Reduce binary distribution size: unbundle optional Hadoop/Kafka deps + de-duplicate shared jars#8819
Reduce binary distribution size: unbundle optional Hadoop/Kafka deps + de-duplicate shared jars#8819rzo1 wants to merge 6 commits into
Conversation
storm-autocreds pulls in the full Hadoop/HBase client dependency tree (~79 MB, 43 jars unique to it) but is only needed on secure (Kerberos) clusters and is off by default. Ship only the README, consistent with the other external/* connectors, and add bin/storm-autocreds-fetch to retrieve the plugin and its runtime dependencies from Maven Central into extlib-daemon on demand. Also removes the now-unused storm-autocreds-bin assembly module.
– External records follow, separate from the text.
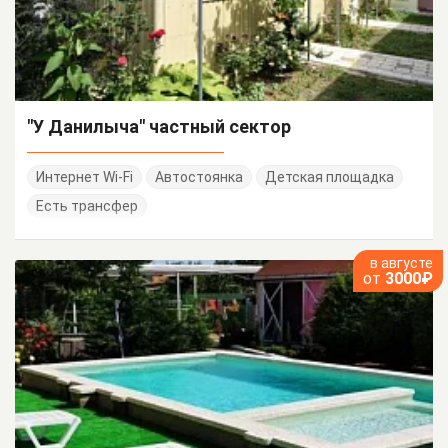
"У Данилыча" частный сектор
Интернет Wi-Fi
Автостоянка
Детская площадка
Есть трансфер
в августе
от
3000₽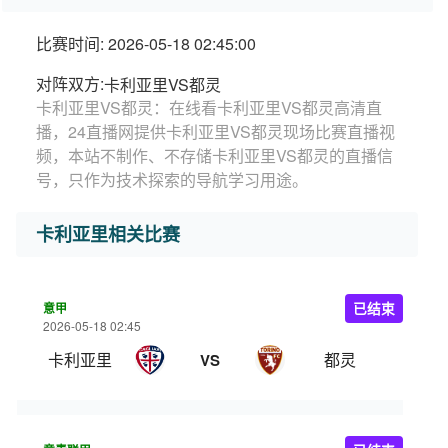
比赛时间: 2026-05-18 02:45:00
对阵双方:
卡利亚里VS都灵
卡利亚里VS都灵：在线看卡利亚里VS都灵高清直
播，24直播网提供卡利亚里VS都灵现场比赛直播视
频，本站不制作、不存储卡利亚里VS都灵的直播信
号，只作为技术探索的导航学习用途。
卡利亚里相关比赛
意甲
已结束
2026-05-18 02:45
卡利亚里
都灵
VS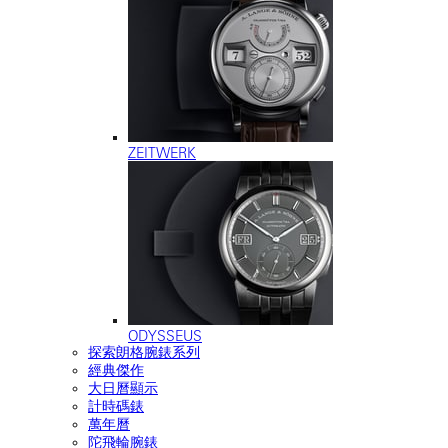
ZEITWERK
ODYSSEUS
探索朗格腕錶系列
經典傑作
大日曆顯示
計時碼錶
萬年曆
陀飛輪腕錶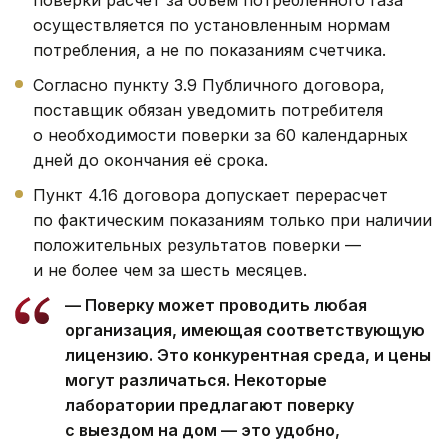
осуществляется по установленным нормам
потребления, а не по показаниям счетчика.
Согласно пункту 3.9 Публичного договора,
поставщик обязан уведомить потребителя
о необходимости поверки за 60 календарных
дней до окончания её срока.
Пункт 4.16 договора допускает перерасчет
по фактическим показаниям только при наличии
положительных результатов поверки —
и не более чем за шесть месяцев.
— Поверку может проводить любая
организация, имеющая соответствующую
лицензию. Это конкурентная среда, и цены
могут различаться. Некоторые
лаборатории предлагают поверку
с выездом на дом — это удобно,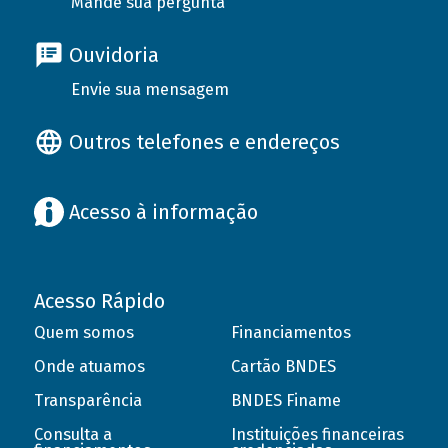
Mande sua pergunta
Ouvidoria
Envie sua mensagem
Outros telefones e endereços
Acesso à informação
Acesso Rápido
Quem somos
Financiamentos
Onde atuamos
Cartão BNDES
Transparência
BNDES Finame
Consulta a
Instituições financeiras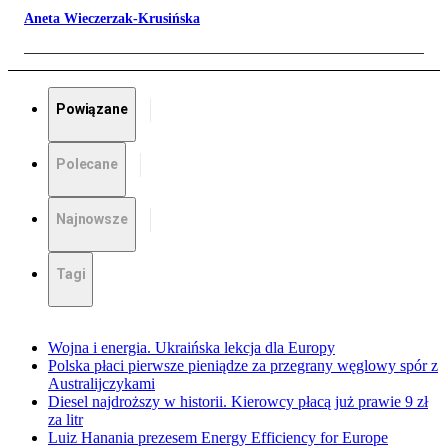
Aneta Wieczerzak-Krusińska
Powiązane
Polecane
Najnowsze
Tagi
Wojna i energia. Ukraińska lekcja dla Europy
Polska płaci pierwsze pieniądze za przegrany węglowy spór z
Australijczykami
Diesel najdroższy w historii. Kierowcy płacą już prawie 9 zł
za litr
Luiz Hanania prezesem Energy Efficiency for Europe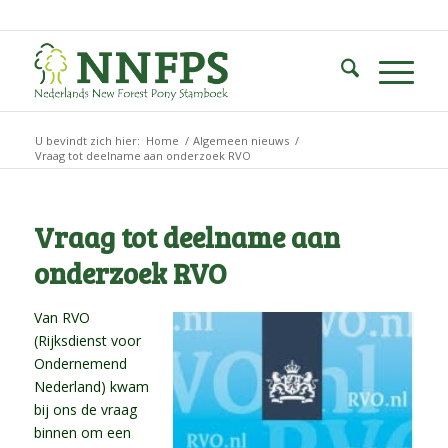
U bevindt zich hier:
Home
/
Algemeen nieuws
/
Vraag tot deelname aan onderzoek RVO
Vraag tot deelname aan
onderzoek RVO
Van RVO
(Rijksdienst voor
Ondernemend
Nederland) kwam
bij ons de vraag
binnen om een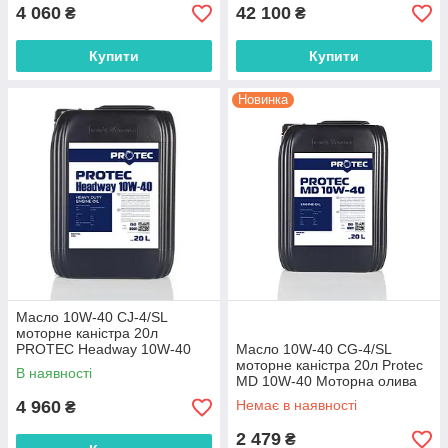
4 060
42 100
₴
₴
Купити
Купити
Новинка
Масло 10W-40 CJ-4/SL
моторне каністра 20л
PROTEC Headway 10W-40
Масло 10W-40 CG-4/SL
Моторна олива 10W40
моторне каністра 20л Protec
В наявності
CJ4/SL масло 10в40 сј4
MD 10W-40 Моторна олива
10W40 CG-4/SL масло 10в40
4 960
Немає в наявності
₴
сиджи4
2 479
₴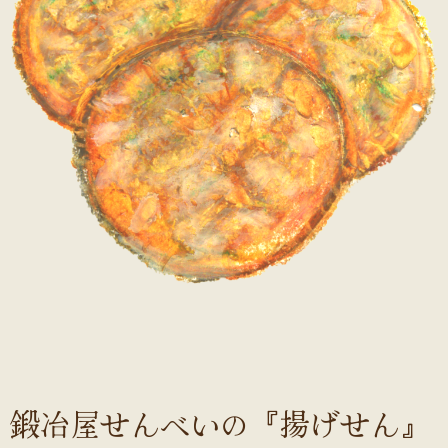
鍛冶屋せんべいの『揚げせん』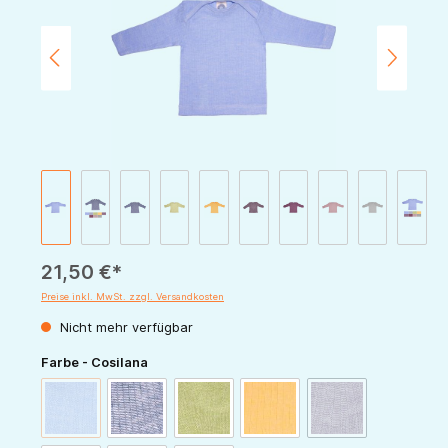
21,50 €*
Preise inkl. MwSt. zzgl. Versandkosten
Nicht mehr verfügbar
auswählen
Farbe - Cosilana
(Diese Option ist zurzeit nicht verfügbar.)
(Diese Option ist zur
blau-meliert
marine-meliert
grün-meliert
gelb-meliert
pflaume-meliert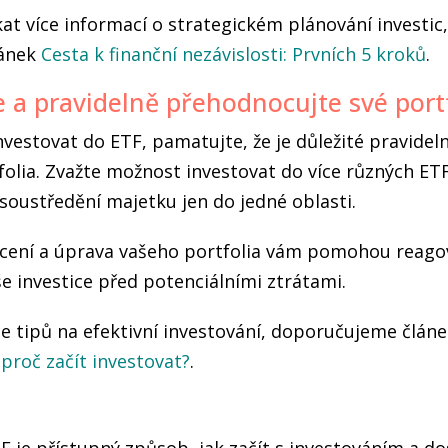
at více informací o strategickém plánování investic
lánek
Cesta k finanční nezávislosti: Prvních 5 kroků
.
te a pravidelně přehodnocujte své port
nvestovat do ETF, pamatujte, že je důležité pravidel
olia. Zvažte možnost investovat do více různých ETF
 soustředění majetku jen do jedné oblasti.
cení a úprava vašeho portfolia vám pomohou reago
še investice před potenciálními ztrátami.
ce tipů na efektivní investování, doporučujeme člán
 proč začít investovat?
.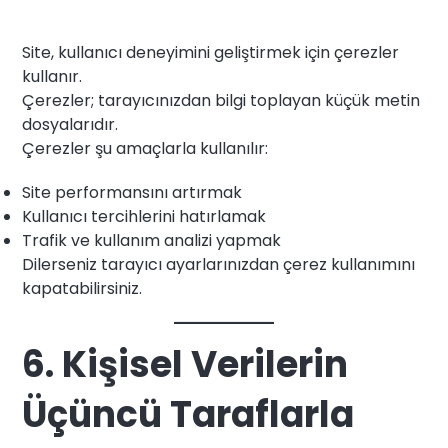
Site, kullanıcı deneyimini geliştirmek için çerezler
kullanır.
Çerezler; tarayıcınızdan bilgi toplayan küçük metin
dosyalarıdır.
Çerezler şu amaçlarla kullanılır:
Site performansını artırmak
Kullanıcı tercihlerini hatırlamak
Trafik ve kullanım analizi yapmak
Dilerseniz tarayıcı ayarlarınızdan çerez kullanımını
kapatabilirsiniz.
6. Kişisel Verilerin
Üçüncü Taraflarla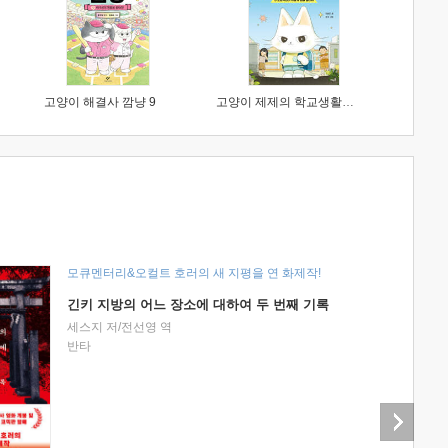
고양이 해결사 깜냥 9
고양이 제제의 학교생활 1 : 초등학생이 이렇게 힘들 줄이야
모큐멘터리&오컬트 호러의 새 지평을 연 화제작!
긴키 지방의 어느 장소에 대하여 두 번째 기록
세스지 저/전선영 역
반타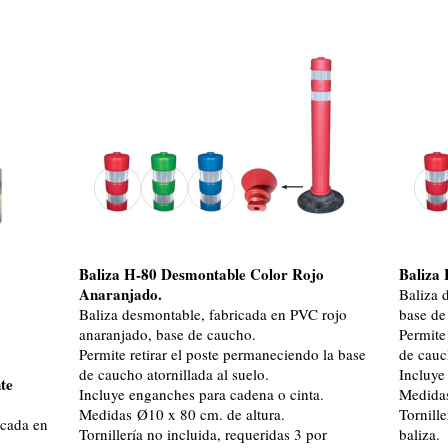
Baliza H-80 Desmontable Color Rojo
Baliza
Anaranjado.
Baliza 
Baliza desmontable, fabricada en PVC rojo
base de
anaranjado, base de caucho.
Permite
Permite retirar el poste permaneciendo la base
de cauc
de caucho atornillada al suelo.
Incluye
te
Incluye enganches para cadena o cinta.
Medidas
Medidas Ø10 x 80 cm. de altura.
Tornille
icada en
Tornillería no incluida, requeridas 3 por
baliza.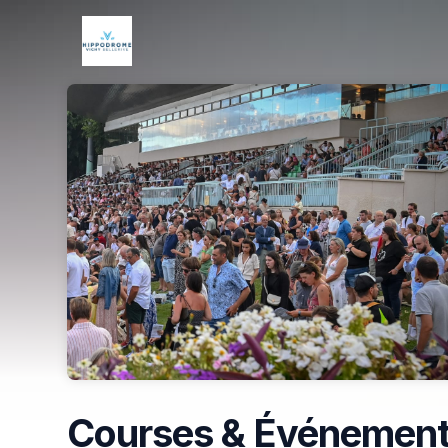
Skip header
Courses & Événemen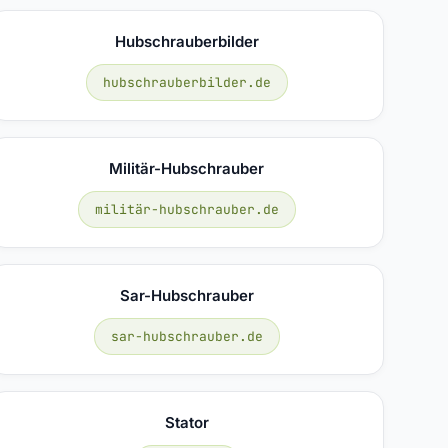
Hubschrauberbilder
hubschrauberbilder.de
Militär-Hubschrauber
militär-hubschrauber.de
Sar-Hubschrauber
sar-hubschrauber.de
Stator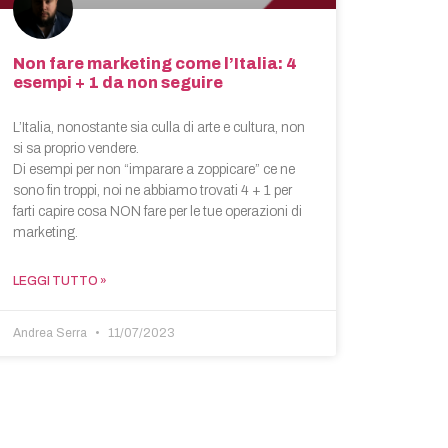
Non fare marketing come l’Italia: 4
esempi + 1 da non seguire
L’Italia, nonostante sia culla di arte e cultura, non
si sa proprio vendere.
Di esempi per non “imparare a zoppicare” ce ne
sono fin troppi, noi ne abbiamo trovati 4 + 1 per
farti capire cosa NON fare per le tue operazioni di
marketing.
LEGGI TUTTO »
Andrea Serra
11/07/2023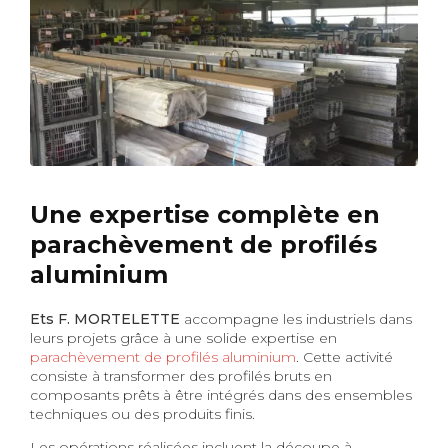
Une expertise complète en
parachèvement de profilés
aluminium
Ets F. MORTELETTE
accompagne les industriels dans
leurs projets grâce à une solide expertise en
parachèvement de profilés aluminium
. Cette activité
consiste à transformer des profilés bruts en
composants prêts à être intégrés dans des ensembles
techniques ou des produits finis.
Les opérations réalisées incluent la découpe à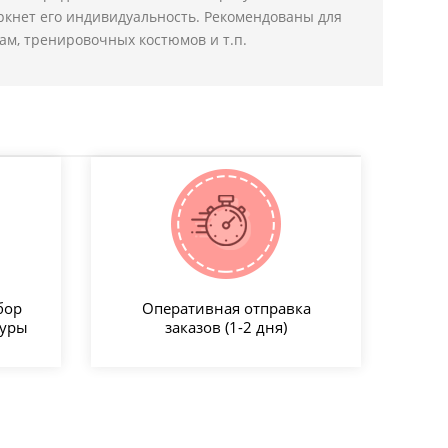
ркнет его индивидуальность. Рекомендованы для
м, тренировочных костюмов и т.п.
бор
Оперативная отправка
туры
заказов (1-2 дня)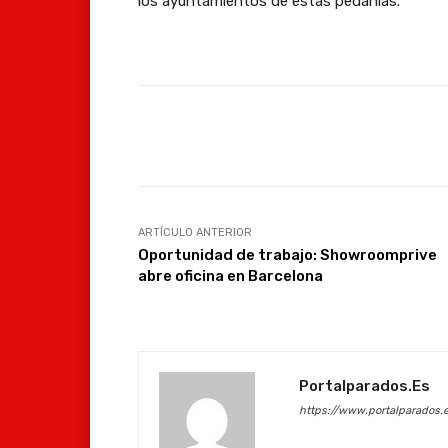
los ayuntamientos de estas pedanías.
Facebook
Compartir
ARTÍCULO ANTERIOR
Oportunidad de trabajo: Showroomprive
abre oficina en Barcelona
Portalparados.es
https://www.portalparados.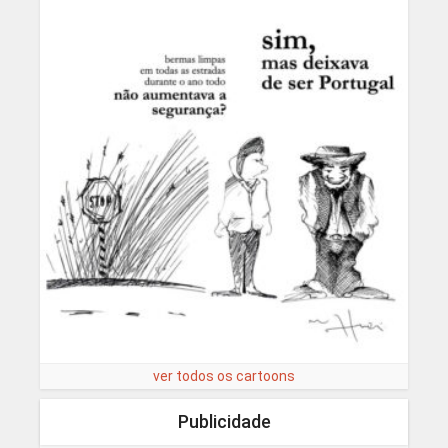
ver todos os cartoons
Publicidade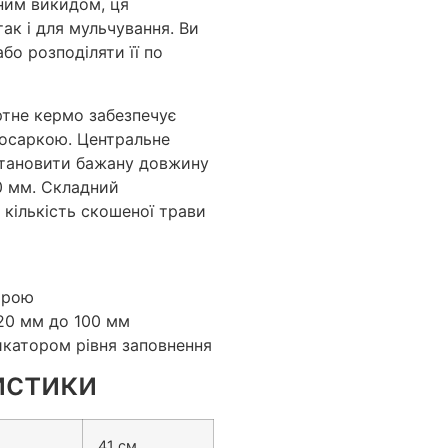
ним викидом, ця
так і для мульчування. Ви
о розподіляти її по
ртне кермо забезпечує
косаркою. Центральне
становити бажану довжину
00 мм. Складний
 кількість скошеної трави
трою
20 мм до 100 мм
дикатором рівня заповнення
истики
41 см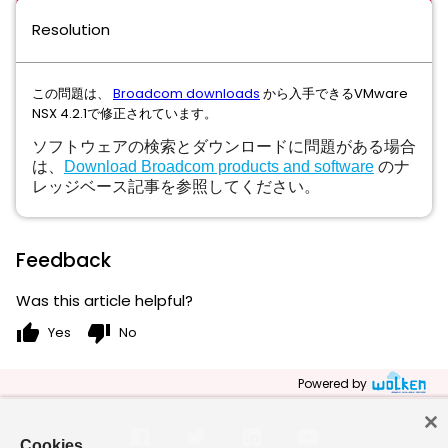
Resolution
この問題は、
Broadcom downloads
から入手できるVMware
NSX 4.2.1で修正されています。
ソフトウェアの検索とダウンロードに問題がある場合
は、
Download Broadcom products and software
のナ
レッジベース記事を参照してください。
Feedback
Was this article helpful?
thumb_up
thumb_down
Yes
No
Powered by
Cookies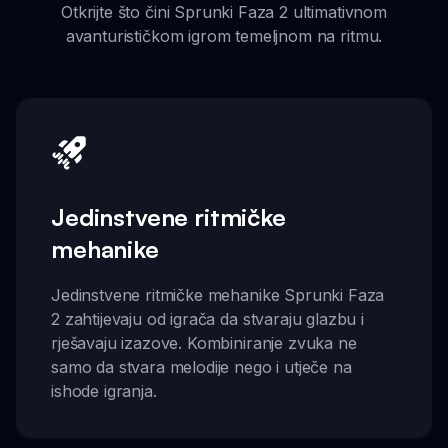
Otkrijte što čini Sprunki Faza 2 ultimativnom
avanturističkom igrom temeljnom na ritmu.
Jedinstvene ritmičke
mehanike
Jedinstvene ritmičke mehanike Sprunki Faza
2 zahtijevaju od igrača da stvaraju glazbu i
rješavaju izazove. Kombiniranje zvuka ne
samo da stvara melodije nego i utječe na
ishode igranja.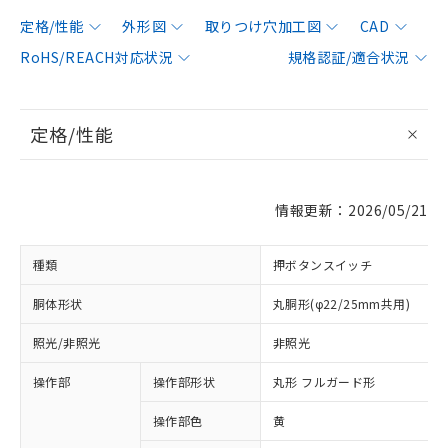
定格/性能
外形図
取りつけ穴加工図
CAD
RoHS/REACH対応状況
規格認証/適合状況
定格/性能
情報更新：2026/05/21
種類
押ボタンスイッチ
胴体形状
丸胴形(φ22/25mm共用)
照光/非照光
非照光
操作部
操作部形状
丸形 フルガード形
操作部色
黄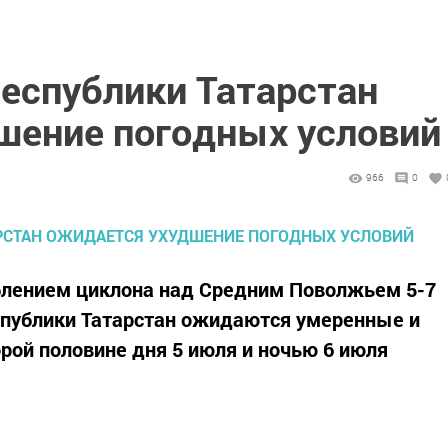
Республики Татарстан
шение погодных условий
966
0
ублением циклона над Средним Поволжьем 5-7
еспублики Татарстан ожидаются умеренные и
орой половине дня 5 июля и ночью 6 июля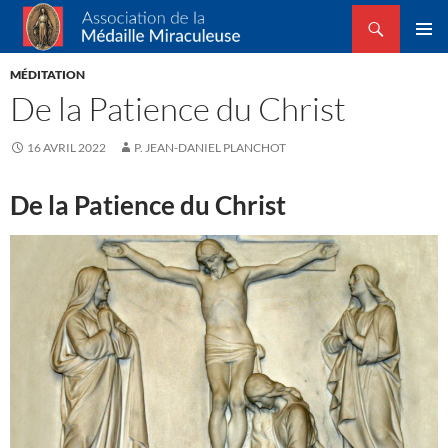
Recherche
Association de la Médaille Miraculeuse
ALLER
MENU
AU
MÉDITATION
PRINCI
CONTENU
De la Patience du Christ
16 AVRIL 2022
P. JEAN-DANIEL PLANCHOT
De la Patience du Christ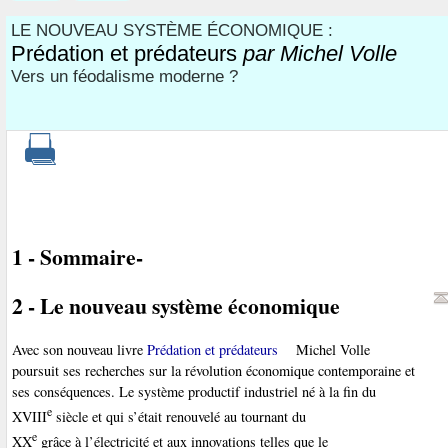
LE NOUVEAU SYSTÈME ÉCONOMIQUE :
Prédation et prédateurs
par Michel Volle
Vers un féodalisme moderne ?
1 - Sommaire-
2 - Le nouveau système économique
Avec son nouveau livre
Prédation et prédateurs
Michel Volle
poursuit ses recherches sur la révolution économique contemporaine et
ses conséquences. Le système productif industriel né à la fin du
e
XVIII
siècle et qui s’était renouvelé au tournant du
e
XX
grâce à l’électricité et aux innovations telles que le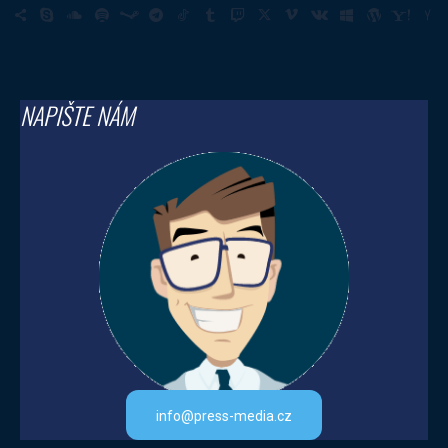
NAPIŠTE NÁM
info@press-media.cz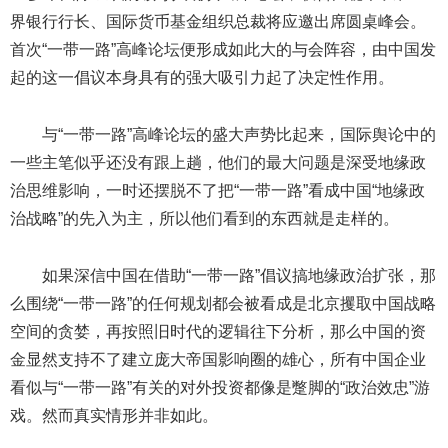
界银行行长、国际货币基金组织总裁将应邀出席圆桌峰会。
首次“一带一路”高峰论坛便形成如此大的与会阵容，由中国发
起的这一倡议本身具有的强大吸引力起了决定性作用。
与“一带一路”高峰论坛的盛大声势比起来，国际舆论中的
一些主笔似乎还没有跟上趟，他们的最大问题是深受地缘政
治思维影响，一时还摆脱不了把“一带一路”看成中国“地缘政
治战略”的先入为主，所以他们看到的东西就是走样的。
如果深信中国在借助“一带一路”倡议搞地缘政治扩张，那
么围绕“一带一路”的任何规划都会被看成是北京攫取中国战略
空间的贪婪，再按照旧时代的逻辑往下分析，那么中国的资
金显然支持不了建立庞大帝国影响圈的雄心，所有中国企业
看似与“一带一路”有关的对外投资都像是蹩脚的“政治效忠”游
戏。然而真实情形并非如此。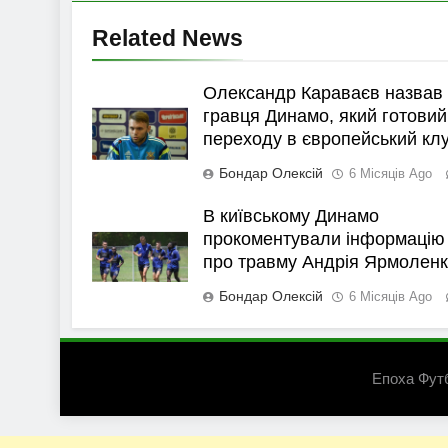
Related News
Олександр Караваєв назвав
гравця Динамо, який готовий
переходу в європейський кл
Бондар Олексій
6 Місяців Ago
В київському Динамо
прокоментували інформацію
про травму Андрія Ярмолен
Бондар Олексій
6 Місяців Ago
Епоха Фут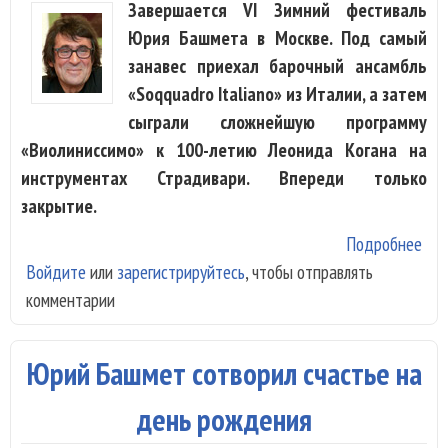
Завершается VI Зимний фестиваль
Юрия Башмета в Москве. Под самый
занавес приехал барочный ансамбль
«Soqquadro Italiano» из Италии, а затем
сыграли сложнейшую программу
«Виолиниссимо» к 100-летию Леонида Когана на
инструментах Страдивари. Впереди только
закрытие.
Подробнее
о М
Войдите
или
зарегистрируйтесь
, чтобы отправлять
бар
комментарии
Вив
от
ита
Юрий Башмет сотворил счастье на
и
пок
день рождения
Лео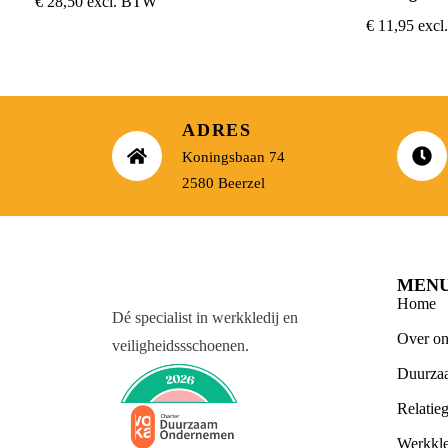
€
28,50
excl. BTW
€
11,95
exc
ADRES
Koningsbaan 74
2580 Beerzel
MEN
Home
Dé specialist in werkkledij en
Over on
veiligheidssschoenen.
Duurza
Relatie
Werkkle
The storm-kafka-monitor jars (and their Kafka client dependencies, ~38 MB) are only needed to display Kafka spout lag in the UI or to run the bin/storm-kafka-monitor command. Ship only the README, consistent with the other external/* connectors, and add bin/storm-kafka-monitor-fetch to retrieve the tool and its runtime dependencies from Maven Central into lib-tools/storm-kafka-monitor on demand. Guard the UI against the jars being absent: TopologySpoutLag now detects whether storm-kafka-monitor is installed and, when it is not, surfaces an actionable message (and logs it once) instead of failing the lag shell-out. The bin/storm-kafka-monitor wrapper prints the same hint instead of a ClassNotFound error. Also removes the now-unused storm-kafka-monitor-bin assembly module.
Prepares de-duplication of the jars shared by the daemon (lib) and worker (lib-worker) classpaths into a single lib-common directory. storm.py now includes lib-common on both classpaths; when the directory is absent (older layouts) it contributes nothing, so the change is backward compatible.
The worker classpath (lib-worker) is a byte-identical subset of the daemon classpath (lib). dedup-libs.py moves the shared jars into a single lib-common directory and removes the duplicate copies from lib, reclaiming ~71 MB. It only de-duplicates byte-identical jars (same name and sha-256), so a version mismatch is never silently merged; tool classpaths (lib-tools/*, lib-webapp) are left untouched. Paired with the lib-common classpath support in bin/storm.py. Wiring this into the binary assembly is a follow-up (it must be validated by a full -Pdist distribution build).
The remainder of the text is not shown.